Cassandra Negra; Quelle: Studio Urbschat |
Cassandra Negra: "Liebe in Zeiten von Corona" ist ein Schlagwort, das uns in diesen Zeiten häufig begegnet. Es weckt Erinnerungen an den Klassiker von Gabriel García Márquez mit dem Titel "Die Liebe in den Zeiten der Cholera" – jene märchenhafte Liebesgeschichte, in der sich die schöne Fermina in Florentino verliebt. Doch wie so oft hatte das Leben, in diesem Fall durch den Vater, andere Pläne. Der Vater wollte für seine Tochter einen angesehenen Schwiegersohn, und so heiratete Fermina Doktor Urbino – eine Ehe, die mehr als 50 Jahre andauern sollte. Nach Doktor Urbinos Tod machte der gereifte Florentino seiner großen Liebe erneut einen Antrag und gewann sie mit Hunderten Briefen und einer Dampferfahrt doch noch für sich. Es ist eine rührende Liebesgeschichte mit Happy End, eine, die zeigt, dass wahre Liebe zeitlos ist.
"Wirbelwind an Kapitän" ist eine Geschichte, in der die Protagonisten zwar andere Herausforderungen zu bewältigen haben, aber dennoch bleibt die Botschaft die gleiche. Liebe ist keine Frage des Alters, der Gegebenheiten oder gar der Lebensumstände, sondern Liebe überwindet und überdauert alles, ganz gleich, wie lange sie im wahren Leben auch bestehen mag. Selbst dann, wenn sie zerbrechen sollte, gibt es manchmal – wie im Fall von Fermina und Florentino – vom Leben eine zweite Chance.
Helga König |
Helga König: Haben Sie für die Recherche zum Buch Online-Partnerportale aufgesucht, und falls ja, welche Erfahrungen konnten Sie dort machen?
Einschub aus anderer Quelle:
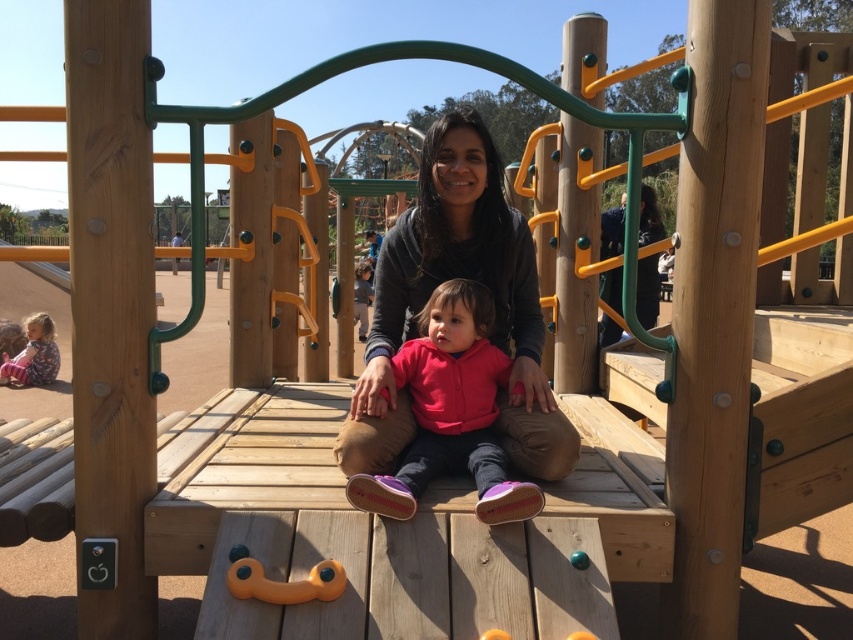 You are a photographer trying to capture a photo of the matte black hoodie at center and the matte pink jacket at lower left. You want to ensure both subjects are fully visible in the frame. Based on their positions and sizes, is there any concern about one blocking the other?

The matte black hoodie at center might be wider than the matte pink jacket at lower left, so there could be a possibility that the matte black hoodie at center partially obscures the matte pink jacket at lower left depending on their exact positioning.

Consider the image. You are a photographer trying to capture a photo of the matte black hoodie at center and the pink fleece jacket at center. Since you want both to be clearly visible, which one should you focus on first to ensure proper focus, considering their sizes?

The matte black hoodie at center is bigger than the pink fleece jacket at center, so you should focus on the matte black hoodie at center first to ensure it is in focus, then the smaller pink fleece jacket at center will also be in focus if they are at the same distance.

You are designing a new bench for the playground that needs to accommodate both the matte black hoodie at center and the pink fleece jacket at center. Based on their widths, which one requires more space on the bench?

The matte black hoodie at center might require more space on the bench since it might be wider than the pink fleece jacket at center. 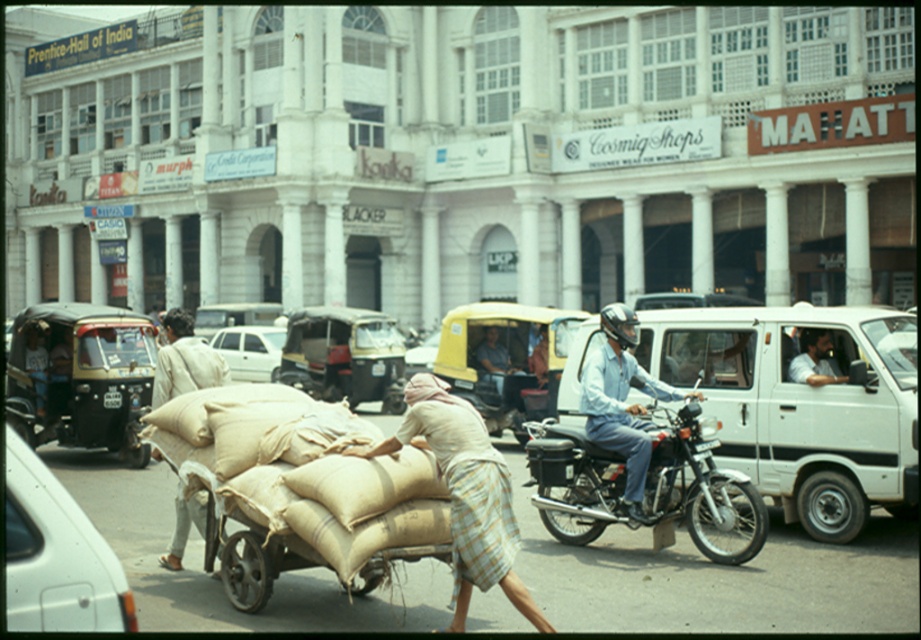 You are standing at the origin point in the image. Where is the brown woven cart at center located?

The brown woven cart at center is located at point (315, 516). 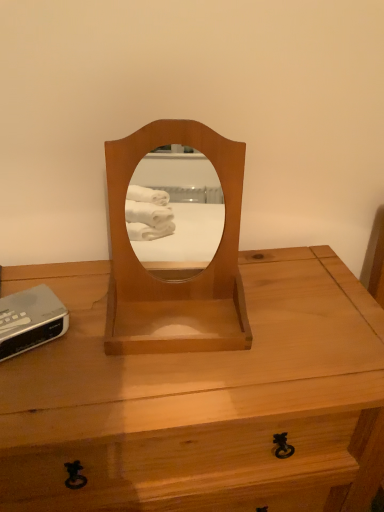 This screenshot has width=384, height=512. I want to click on spots to the right of light brown wood mirror at center, so click(286, 328). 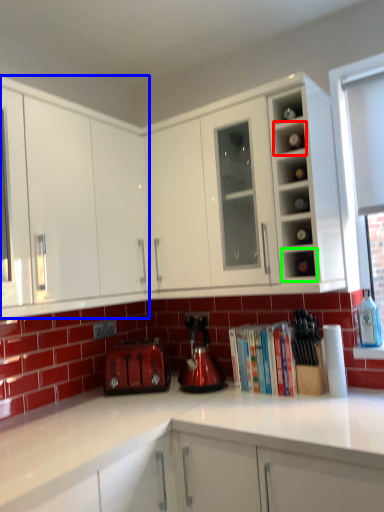 Question: Which object is positioned closest to shelf (highlighted by a red box)? Select from cabinetry (highlighted by a blue box) and shelf (highlighted by a green box).

Choices:
 (A) cabinetry
 (B) shelf

Answer: (B) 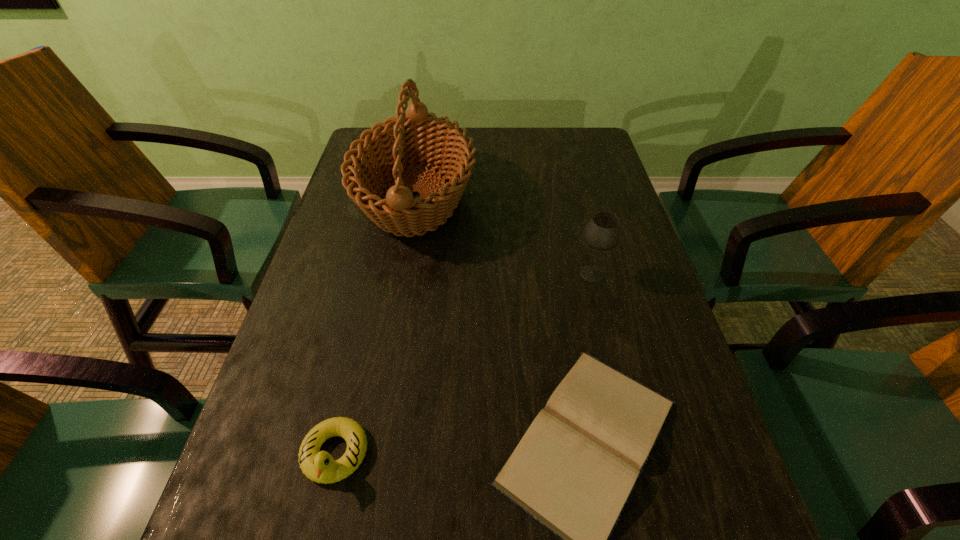 What are the coordinates of `the tallest object` in the screenshot? It's located at (398, 143).

Where is `basket`? Image resolution: width=960 pixels, height=540 pixels. basket is located at coordinates (398, 143).

Image resolution: width=960 pixels, height=540 pixels. Identify the location of the second tallest object. (603, 231).

Locate an element on the screen. the third nearest object is located at coordinates (603, 231).

This screenshot has height=540, width=960. In order to click on duckling in this screenshot , I will do `click(319, 466)`.

You are a GUI agent. You are given a task and a screenshot of the screen. Output one action in this format:
    pyautogui.click(x=<x>, y=<y>)
    Task: Click on the vacant space located on the right of the farthest object
    Image resolution: width=960 pixels, height=540 pixels.
    Given the screenshot: What is the action you would take?
    pyautogui.click(x=544, y=198)

The height and width of the screenshot is (540, 960). What are the coordinates of `free space located 0.400m on the left of the second farthest object` in the screenshot? It's located at (395, 274).

Find the location of a particular element. object positioned at the far edge is located at coordinates (398, 143).

The height and width of the screenshot is (540, 960). Identify the location of basket that is at the left edge. (398, 143).

Image resolution: width=960 pixels, height=540 pixels. Find the location of `duckling at the left edge`. duckling at the left edge is located at coordinates pos(319,466). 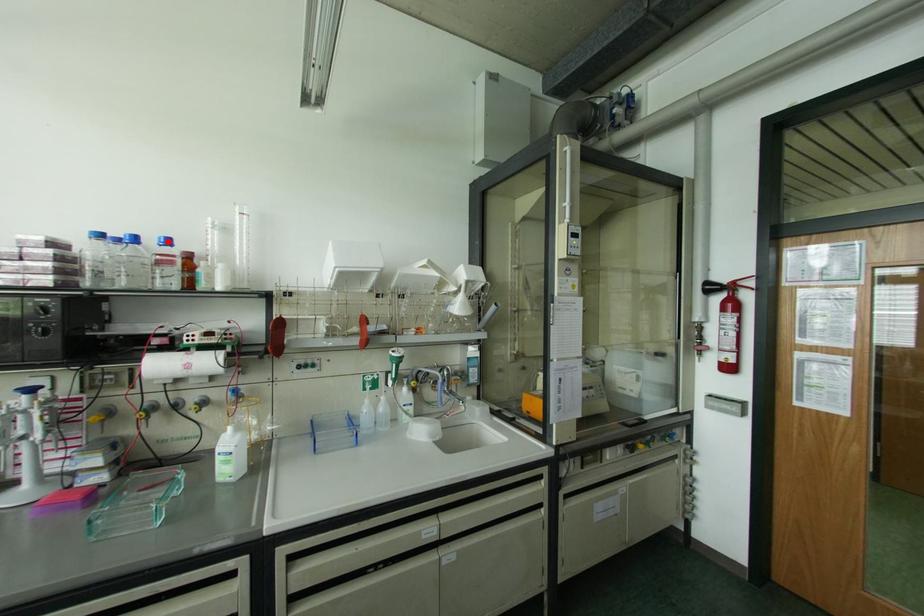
Cassandra Negra: Natürlich habe ich – wie ich es für alle meine Romane tue – auch für dieses Buch recherchiert. Ich habe Gespräche mit Bekannten und Freunden geführt, aber auch mit Menschen, die mit Online-Dating Erfahrungen gemacht haben. Was mich dabei erstaunte, war das große Spektrum, das sie beschrieben: Viele von ihnen waren enttäuscht, weil die Profile der Mitglieder auf den Plattformen nur selten der Wahrheit entsprachen und schon gar nicht der Realität standhielten. Einige hatten zumindest einen interessanten virtuellen Austausch, doch nur wenige haben dort wirklich die große Liebe gefunden.
Helga König: Ihre Protagonistin Soey kommt mit dem Seitensprung ihres Ehemannes nicht zurecht und verlässt ihn daraufhin. Ist in Ihren Augen ein Seitensprung gleichbedeutend mit dem Ende der Liebe zu einem Menschen?
Cassandra Negra: Nein, ganz und gar nicht! Die wahre Liebe endet nie. Sie hat weder Anfang noch Ende – genau wie der Ring, den Eheleute tauschen, wenn sie sich versprechen, sich zu lieben und zu ehren, bis dass der Tod sie scheidet. "Sie erträgt alles, glaubt alles, hofft alles, hält allem stand", heißt es im Hohelied der Liebe im 1. Korinther 13. Und vielleicht liegt wahre Liebe und Größe darin, dem anderen das Unverzeihliche zu verzeihen … sich selbst aufzugeben, für den anderen da zu sein – auch und gerade nach einem solchen Seitensprung.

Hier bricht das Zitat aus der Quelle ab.